[Supplied data — start]

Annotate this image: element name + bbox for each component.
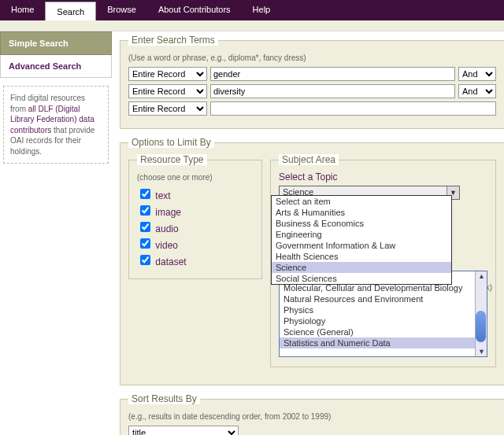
sort-hint: (e.g., results in date descending order,… [128,412,496,421]
subject-area: Subject Area Select a Topic Science ▼ Se… [270,154,496,367]
scroll-down-icon[interactable]: ▼ [478,348,485,356]
term-input-2[interactable] [210,84,455,98]
chk-audio-box[interactable] [140,222,150,232]
tab-advanced-search[interactable]: Advanced Search [0,55,112,78]
options-limit: Options to Limit By Resource Type (choos… [120,137,504,385]
topic-label: Select a Topic [279,171,487,182]
nav-browse[interactable]: Browse [96,0,147,20]
ms-item[interactable]: Science (General) [280,326,487,337]
scope-select-3[interactable]: Entire Record [128,101,207,116]
term-row: Entire Record And [128,84,496,98]
sort-select[interactable]: title [128,426,239,435]
dd-item[interactable]: Business & Economics [272,218,451,229]
dd-item[interactable]: Select an item [272,196,451,207]
term-input-1[interactable] [210,67,455,81]
enter-legend: Enter Search Terms [128,35,218,46]
dd-item[interactable]: Government Information & Law [272,240,451,251]
nav-help[interactable]: Help [242,0,282,20]
resource-type: Resource Type (choose one or more) text … [128,154,262,279]
options-legend: Options to Limit By [128,137,214,148]
nav-search[interactable]: Search [45,2,96,20]
nav-home[interactable]: Home [0,0,45,20]
chk-dataset[interactable]: dataset [137,256,187,267]
chk-image-box[interactable] [140,205,150,216]
main: Enter Search Terms (Use a word or phrase… [112,31,504,435]
chk-text[interactable]: text [137,190,171,201]
chk-image[interactable]: image [137,207,181,218]
term-input-3[interactable] [210,101,496,116]
topic-dropdown[interactable]: Select an item Arts & Humanities Busines… [271,195,452,285]
ms-item[interactable]: Statistics and Numeric Data [280,337,487,348]
enter-search-terms: Enter Search Terms (Use a word or phrase… [120,35,504,129]
chk-text-box[interactable] [140,189,150,199]
term-row: Entire Record [128,101,496,116]
scope-select-2[interactable]: Entire Record [128,84,207,98]
chk-dataset-box[interactable] [140,255,150,265]
rtype-hint: (choose one or more) [137,173,254,182]
bool-select-2[interactable]: And [458,84,496,98]
dd-item[interactable]: Arts & Humanities [272,207,451,218]
rtype-legend: Resource Type [137,154,207,165]
chk-video[interactable]: video [137,240,178,251]
stripe [0,20,504,31]
dd-item[interactable]: Health Sciences [272,251,451,262]
dd-item[interactable]: Social Sciences [272,273,451,284]
chk-video-box[interactable] [140,238,150,249]
ms-item[interactable]: Physics [280,304,487,315]
sidebar: Simple Search Advanced Search Find digit… [0,31,112,164]
scope-select-1[interactable]: Entire Record [128,67,207,81]
sort-legend: Sort Results By [128,393,200,404]
sort-results: Sort Results By (e.g., results in date d… [120,393,504,435]
ms-item[interactable]: Natural Resources and Environment [280,293,487,304]
chk-audio[interactable]: audio [137,223,179,234]
scroll-thumb[interactable] [476,311,486,342]
info-box: Find digital resources from all DLF (Dig… [3,86,109,164]
scrollbar[interactable]: ▲ ▼ [475,271,487,356]
top-nav: Home Search Browse About Contributors He… [0,0,504,20]
tab-simple-search[interactable]: Simple Search [0,31,112,55]
dd-item[interactable]: Engineering [272,229,451,240]
nav-about[interactable]: About Contributors [147,0,242,20]
bool-select-1[interactable]: And [458,67,496,81]
enter-hint: (Use a word or phrase, e.g., diploma*, f… [128,53,496,62]
subject-legend: Subject Area [279,154,339,165]
term-row: Entire Record And [128,67,496,81]
ms-item[interactable]: Physiology [280,315,487,326]
dd-item[interactable]: Science [272,262,451,273]
scroll-up-icon[interactable]: ▲ [478,272,485,280]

[Supplied data — finish]

Task details: Every line of the listing above is to be retyped exactly, but the pictures are to be dropped.

Completed task:
Annotate this image: element name + bbox for each component.
sort-hint: (e.g., results in date descending order,… [128,412,496,421]
subject-area: Subject Area Select a Topic Science ▼ Se… [270,154,496,367]
scroll-down-icon[interactable]: ▼ [478,348,485,356]
term-input-2[interactable] [210,84,455,98]
chk-audio-box[interactable] [140,222,150,232]
tab-advanced-search[interactable]: Advanced Search [0,55,112,78]
options-limit: Options to Limit By Resource Type (choos… [120,137,504,385]
topic-label: Select a Topic [279,171,487,182]
nav-browse[interactable]: Browse [96,0,147,20]
ms-item[interactable]: Science (General) [280,326,487,337]
scope-select-3[interactable]: Entire Record [128,101,207,116]
term-row: Entire Record And [128,84,496,98]
sort-select[interactable]: title [128,426,239,435]
dd-item[interactable]: Business & Economics [272,218,451,229]
dd-item[interactable]: Select an item [272,196,451,207]
term-input-1[interactable] [210,67,455,81]
enter-legend: Enter Search Terms [128,35,218,46]
dd-item[interactable]: Government Information & Law [272,240,451,251]
nav-help[interactable]: Help [242,0,282,20]
resource-type: Resource Type (choose one or more) text … [128,154,262,279]
options-legend: Options to Limit By [128,137,214,148]
nav-search[interactable]: Search [45,2,96,20]
nav-home[interactable]: Home [0,0,45,20]
chk-dataset[interactable]: dataset [137,256,187,267]
chk-image-box[interactable] [140,205,150,216]
main: Enter Search Terms (Use a word or phrase… [112,31,504,435]
chk-text[interactable]: text [137,190,171,201]
chk-image[interactable]: image [137,207,181,218]
term-input-3[interactable] [210,101,496,116]
topic-dropdown[interactable]: Select an item Arts & Humanities Busines… [271,195,452,285]
ms-item[interactable]: Statistics and Numeric Data [280,337,487,348]
enter-search-terms: Enter Search Terms (Use a word or phrase… [120,35,504,129]
chk-text-box[interactable] [140,189,150,199]
term-row: Entire Record [128,101,496,116]
scope-select-2[interactable]: Entire Record [128,84,207,98]
chk-dataset-box[interactable] [140,255,150,265]
rtype-hint: (choose one or more) [137,173,254,182]
bool-select-2[interactable]: And [458,84,496,98]
dd-item[interactable]: Arts & Humanities [272,207,451,218]
rtype-legend: Resource Type [137,154,207,165]
chk-video[interactable]: video [137,240,178,251]
stripe [0,20,504,31]
dd-item[interactable]: Health Sciences [272,251,451,262]
dd-item[interactable]: Social Sciences [272,273,451,284]
chk-video-box[interactable] [140,238,150,249]
ms-item[interactable]: Physics [280,304,487,315]
sidebar: Simple Search Advanced Search Find digit… [0,31,112,164]
scope-select-1[interactable]: Entire Record [128,67,207,81]
sort-legend: Sort Results By [128,393,200,404]
sort-results: Sort Results By (e.g., results in date d… [120,393,504,435]
ms-item[interactable]: Natural Resources and Environment [280,293,487,304]
chk-audio[interactable]: audio [137,223,179,234]
scroll-thumb[interactable] [476,311,486,342]
info-box: Find digital resources from all DLF (Dig… [3,86,109,164]
scrollbar[interactable]: ▲ ▼ [475,271,487,356]
top-nav: Home Search Browse About Contributors He… [0,0,504,20]
tab-simple-search[interactable]: Simple Search [0,31,112,55]
dd-item[interactable]: Engineering [272,229,451,240]
nav-about[interactable]: About Contributors [147,0,242,20]
bool-select-1[interactable]: And [458,67,496,81]
enter-hint: (Use a word or phrase, e.g., diploma*, f… [128,53,496,62]
subject-legend: Subject Area [279,154,339,165]
term-row: Entire Record And [128,67,496,81]
ms-item[interactable]: Physiology [280,315,487,326]
dd-item[interactable]: Science [272,262,451,273]
scroll-up-icon[interactable]: ▲ [478,272,485,280]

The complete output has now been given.